**About this task**. Nothing but the lines from the top of the data to the line holding "major factor in" should be printed, word for word and both ends included; leave the pictures out.

**Data**.
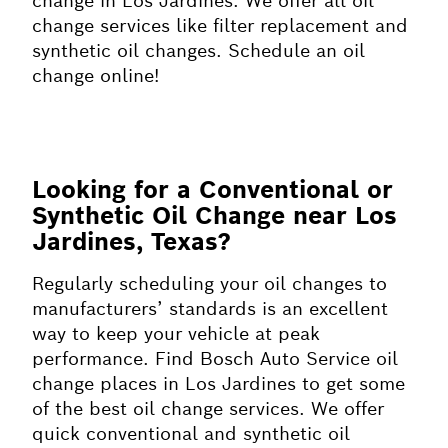
change in Los Jardines. We offer all oil
change services like filter replacement and
synthetic oil changes. Schedule an oil
change online!
Looking for a Conventional or
Synthetic Oil Change near Los
Jardines, Texas?
Regularly scheduling your oil changes to
manufacturers’ standards is an excellent
way to keep your vehicle at peak
performance. Find Bosch Auto Service oil
change places in Los Jardines to get some
of the best oil change services. We offer
quick conventional and synthetic oil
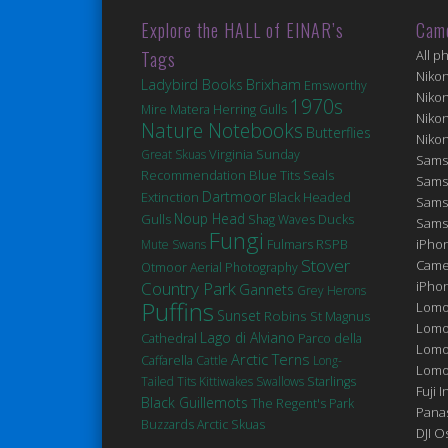
Explore the HALL of EINAR’s
Cam
Tags
All p
Niko
Brixham
Ladybird Books
Emsworthy
Niko
1970s
Matera
Mire
Herring Gulls
Niko
Nature Notebooks
Butterflies
Niko
Virginia
Great Skuas
Sunday
Sams
Blue Tits
Seals
Recommendation
Sams
Dartmoor
Extinction
Black Headed
Sams
Noup Head
Gulls
Ducks
Shag
Waves
Sams
Fungi
Fulmars
iPhon
Mute Swans
RSPB
Stover
Came
Otmoor
Aerial Photography
Country Park
iPho
Gannets
Grey Herons
Puffins
Lomo
Sunset
Robins
St Magnus
Lomo
Lago di Alviano
Cathedral
Parco della
Lomo
Arctic Terns
Caffarella
Cattle
Long-
Lomog
Tailed Tits
Kittiwakes
Swallows
Starlings
Fuji I
Black Guillemots
The Regent's Park
Pana
Buzzards
Arctic Skuas
DJI 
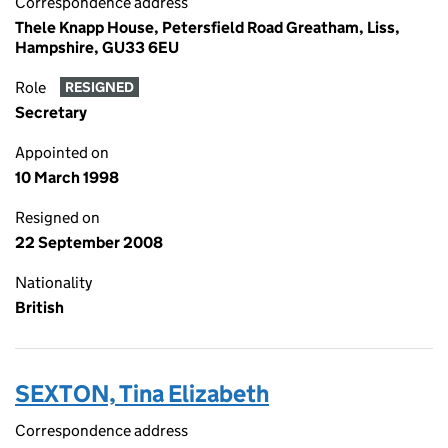
Correspondence address
Thele Knapp House, Petersfield Road Greatham, Liss,
Hampshire, GU33 6EU
Role
RESIGNED
Secretary
Appointed on
10 March 1998
Resigned on
22 September 2008
Nationality
British
SEXTON, Tina Elizabeth
Correspondence address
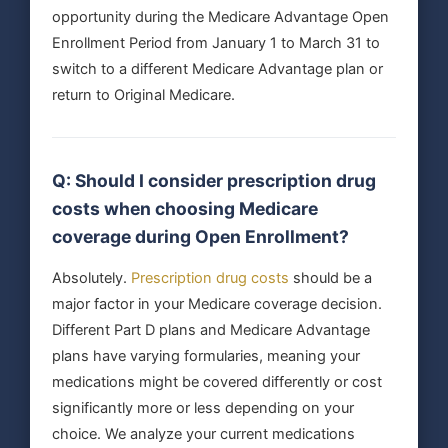
opportunity during the Medicare Advantage Open
Enrollment Period from January 1 to March 31 to
switch to a different Medicare Advantage plan or
return to Original Medicare.
Q: Should I consider prescription drug
costs when choosing Medicare
coverage during Open Enrollment?
Absolutely.
Prescription drug costs
should be a
major factor in your Medicare coverage decision.
Different Part D plans and Medicare Advantage
plans have varying formularies, meaning your
medications might be covered differently or cost
significantly more or less depending on your
choice. We analyze your current medications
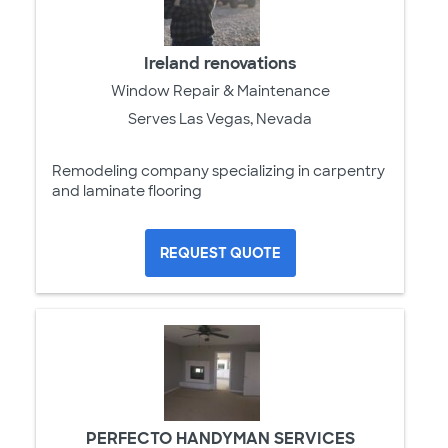
Ireland renovations
Window Repair & Maintenance
Serves Las Vegas, Nevada
Remodeling company specializing in carpentry
and laminate flooring
REQUEST QUOTE
PERFECTO HANDYMAN SERVICES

**Reply**.
change in Los Jardines. We offer all oil
change services like filter replacement and
synthetic oil changes. Schedule an oil
change online!
Looking for a Conventional or
Synthetic Oil Change near Los
Jardines, Texas?
Regularly scheduling your oil changes to
manufacturers’ standards is an excellent
way to keep your vehicle at peak
performance. Find Bosch Auto Service oil
change places in Los Jardines to get some
of the best oil change services. We offer
quick conventional and synthetic oil
Explore the HALL of EINAR’s
Cam
Tags
All p
Niko
Brixham
Ladybird Books
Emsworthy
Niko
1970s
Matera
Mire
Herring Gulls
Niko
Nature Notebooks
Butterflies
Niko
Virginia
Great Skuas
Sunday
Sams
Blue Tits
Seals
Recommendation
Sams
Dartmoor
Extinction
Black Headed
Sams
Noup Head
Gulls
Ducks
Shag
Waves
Sams
Fungi
Fulmars
iPhon
Mute Swans
RSPB
Stover
Came
Otmoor
Aerial Photography
Country Park
iPho
Gannets
Grey Herons
Puffins
Lomo
Sunset
Robins
St Magnus
Lomo
Lago di Alviano
Cathedral
Parco della
Lomo
Arctic Terns
Caffarella
Cattle
Long-
Lomog
Tailed Tits
Kittiwakes
Swallows
Starlings
Fuji I
Black Guillemots
The Regent's Park
Pana
Buzzards
Arctic Skuas
DJI 
Correspondence address
Thele Knapp House, Petersfield Road Greatham, Liss,
Hampshire, GU33 6EU
Role
RESIGNED
Secretary
Appointed on
10 March 1998
Resigned on
22 September 2008
Nationality
British
SEXTON, Tina Elizabeth
Correspondence address
opportunity during the Medicare Advantage Open
Enrollment Period from January 1 to March 31 to
switch to a different Medicare Advantage plan or
return to Original Medicare.
Q: Should I consider prescription drug
costs when choosing Medicare
coverage during Open Enrollment?
Absolutely.
Prescription drug costs
should be a
major factor in your Medicare coverage decision.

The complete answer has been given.